NAME

GraphViz2::Marpa::PathUtils - Provide various analyses of Graphviz dot files

SYNOPSIS

All scripts and input and output files listed here are shipped with the distro.

Finding clusters

Either pass parameters in to new():

GraphViz2::Marpa::PathUtils -> new
(
    input_file      => 'data/clusters.in.09.gv',
    output_file     => 'out/clusters.out.09', # Actually a prefix. See FAQ.
    report_clusters => 1,
) -> find_clusters;

Or call methods to set parameters:

my($parser) = GraphViz2::Marpa::PathUtils -> new;

$parser -> input_file('data/clusters.in.09.gv');
$parser -> output_file('out/clusters.out.09'); # Actually a prefix. See FAQ.
$parser -> report_clusters(1);

And then:

$parser -> find_clusters;

Command line usage:

shell> perl scripts/find.clusters.pl -h

Or see scripts/find.clusters.sh, which hard-codes my test data values.

Finding fixed length paths

Either pass parameters in to new():

GraphViz2::Marpa::PathUtils -> new
(
    allow_cycles => 0,
    input_file   => 'data/fixed.length.paths.in.01.gv',
    output_file  => 'out/fixed.length.paths.out.01.gv',
    path_length  => 3,
    report_paths => 1,
    start_node   => 'Act_1',
) -> find_fixed_length_paths;

Or call methods to set parameters;

my($parser) = GraphViz2::Marpa::PathUtils -> new;

$parser -> allow_cycles(0);
$parser -> input_file('data/fixed.length.paths.in.01.gv');
$parser -> output_file('out/fixed.length.paths.in.01.gv');
$parser -> path_length(3);
$parser -> report_paths(1);
$parser -> start_node('Act_1');

And then:

$parser -> find_fixed_length_paths;

Command line usage:

shell> perl scripts/find.fixed.length.paths.pl -h

Or see scripts/fixed.length.paths.sh, which hard-codes my test data values.

DESCRIPTION

GraphViz2::Marpa::PathUtils parses Graphviz dot files and processes the output in various ways.

Features:

o Find all groups of nodes, called clusters

Nodes within such groups are connected to each other, but have no links to nodes outside the cluster.

Graphviz uses 'cluster' is a slightly-different sense. Here, you could say 'sub-tree' instead of 'cluster'.

See "find_clusters()".

o Find all fixed length paths, starting from a given node

This algorithm does not handle edges into or out of subgraphs.

See "find_fixed_length_paths()".

Sample output: http://savage.net.au/Perl-modules/html/graphviz2.marpa.pathutils/index.html.

This class is a descendent of GraphViz2::Marpa, and hence inherits all its keys to new(), and all its methods.

Scripts shipped with this distro

All scripts are in the scripts/ directory. This means they do not get installed along with the package.

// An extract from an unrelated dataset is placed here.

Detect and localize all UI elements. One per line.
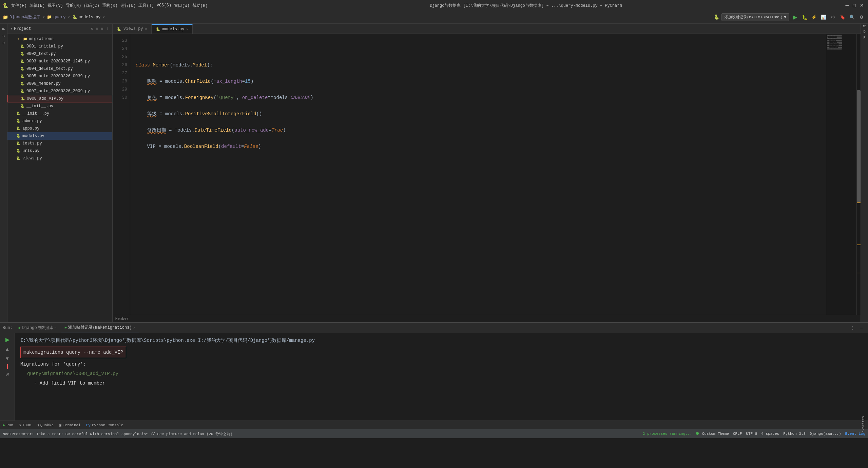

Input data files are in data/, output data files are in out/, and html and svg files are in html/.

o copy.config.pl

This is only for use by the author.

o find.clusters.pl

Try shell> perl find.clusters.pl -h

This runs the "find_clusters()" method.

o find.clusters.sh

This runs find.clusters.pl with hard-coded parameters, and is what I use for testing new code.

o find.fixed.length.paths.pl

This runs the "find_fixed_length_paths()" method.

Try shell> perl find.fixed.length.paths.pl -h

o find.fixed.length.paths.sh

This runs find.fixed.length.paths.pl with hard-coded parameters, and is what I use for testing new code.

o generate.demo.pl

Uses the Text::Xslate template htdocs/assets/templates/graphviz2/marpa/pathutils/pathutils.tx to generate html/index.html.

o generate.demo.sh

Runs generate.demo.pl.

Then copies html/*.html and html/*.svg to my web server's dir, $DR/Perl-modules/html/graphviz2.marpa.pathutils/.

o pod2html.sh

Converts all *.pm files to *.html, and copies them in my web server's dir structure.

See also t/test.t.

Distributions

This module is available as a Unix-style distro (*.tgz).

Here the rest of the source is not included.